La Bourse de Paris ignore des indicateurs mitigés en zone euro
La Bourse de Paris accélérait mercredi à la mi-journée (+1,23%), faisant peu de cas d'indicateurs contrastés en zone euro à la veille d'une réunion de la Banque centrale européenne.
A 12H27 (11H27 GMT), l'indice CAC 40 prenait 50,91 points à 4.181,10 points, dans un volume d'échanges de 1 milliard d'euros. La veille, il avait nettement reculé de 1,52%.
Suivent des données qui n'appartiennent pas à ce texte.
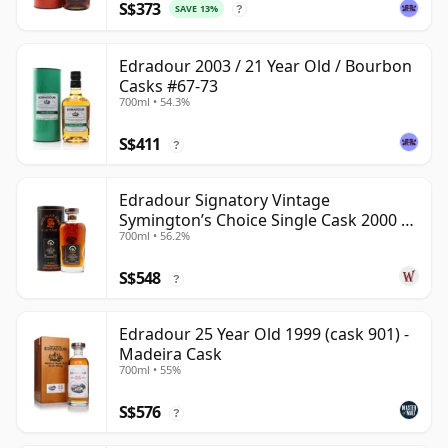
S$373
SAVE 13%
?
Edradour 2003 / 21 Year Old / Bourbon
Casks #67-73
700ml • 54.3%
S$411
?
Edradour Signatory Vintage
Symington’s Choice Single Cask 2000 23
700ml • 56.2%
Year Old
S$548
?
Edradour 25 Year Old 1999 (cask 901) -
Madeira Cask
700ml • 55%
S$576
?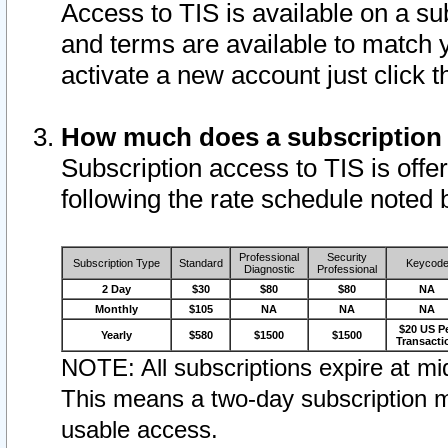
Access to TIS is available on a su
and terms are available to match 
activate a new account just click 
How much does a subscription
Subscription access to TIS is offer
following the rate schedule noted 
Professional
Security
Subscription Type
Standard
Keycod
Diagnostic
Professional
2 Day
$30
$80
$80
NA
Monthly
$105
NA
NA
NA
$20 US P
Yearly
$580
$1500
$1500
Transacti
NOTE: All subscriptions expire at mid
This means a two-day subscription m
usable access.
La cote parisienne rebondissait depuis l'ouverture après avoir été fragilisée la veille par des rumeurs sur des dissensions au sein de la BCE (Banque centrale européenne), dont la réunion jeudi sera suivie d'une conférence de presse de son président Mario Draghi.
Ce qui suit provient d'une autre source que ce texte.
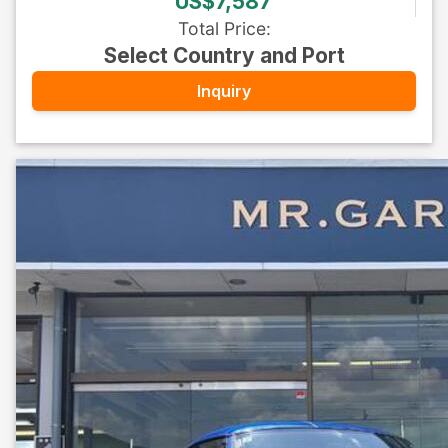
US$7,587
Total Price
:
Select Country and Port
Inquiry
Les investisseurs ne se sont pas découragés devant l’essoufflement de la croissance de l'activité privée en octobre dans la zone euro. En France, l'activité dans le secteur privé, industrie et services confondus, a poursuivi sa contraction en octobre, mais dans une amplitude moindre que prévu, selon la société d'études économiques Markit.
La révision à la baisse de ses prévisions de croissance pour la zone euro par la Commission européenne mardi "n'est pas nécessairement négative à ce stade, étant donné qu'elle signifie que la BCE devra probablement être plus agressive pour soutenir la croissance", estime par ailleurs Stan Shamu, un stratégiste de IG.
Mardi, la Commission a indiqué que la croissance de la zone euro ne devrait pas dépasser 0,8% cette année et 1,1% en 2015, selon ses prévisions économiques d'automne, nettement plus pessimistes qu'au printemps dernier.
Pour autant, "il est peu probable" que la BCE annonce de nouvelles mesures, estime Michael Hewson, un analyste de CMC Markets.
Aux Etats-Unis, les républicains ont remporté mardi les élections de mi-mandat en prenant le contrôle du Congrès, un sérieux revers pour Barack Obama et ses alliés démocrates qui préfigure deux années d'une difficile cohabitation.
Les investisseurs s'intéresseront à la publication des chiffres ADP de l'emploi dans le secteur privé pour le mois d'octobre, avant le rapport mensuel sur l'emploi américain qui sera publié vendredi.
L'indice ISM d'activité dans les services en octobre est également attendu.
Du côté des valeurs, Alstom gagnait 1,67% à 28,34 euros après avoir ouvert dans le rouge. Le groupe a vu son bénéfice net semestriel chuter de 32% à 255 millions d'euros. Le ministre de l'Economie et de l'Industrie a par ailleurs autorisé le rachat de l'essentiel de ses activités énergétiques par l'américain General Electric.
Lafarge progressait de 1,50% à 53,46 euros. Le groupe a confirmé ses objectifs annuels. Son PDG a aussi affirmé que "tout était retourné à la normale" dans la cimenterie du groupe au Nigeria, où ont pénétré la veille des membres présumés du groupe islamiste armé Boko Haram.
Nexans gagnait 4,68% à 24,82 euros après avoir confirmé ses objectifs pour 2014 en dépit d'une baisse de 2,1% de son chiffre d'affaires en données organiques au troisième trimestre.
Natixis gagnait 2,45% à 5,43 euros après avoir dégagé au troisième trimestre un bénéfice net en hausse de 27% sur un an, porté notamment par la progression du pôle épargne.
A l'inverse, Maurel et Prom perdait 4,78% à 8,62 euros en dépit d'une progression de son chiffre d'affaires de 3% sur neuf mois.
Orpea gagnait 1,78% à 49,09 euros après une hausse de 29% de son chiffre d'affaires au troisième trimestre et la confirmation de son objectif de chiffre d'affaires 2014.
Groupe Flo plongeait de 9,68% à 2,52 euros après avoir enregistré une perte nette de 3,6 millions d'euros sur les neuf premiers mois de l'année et avoir annoncé tabler sur une fin d'année difficile.
HiMedia Group perdait quant à lui 9,16% à 2,28 euros après un recul de son chiffre d'affaires au troisième trimestre.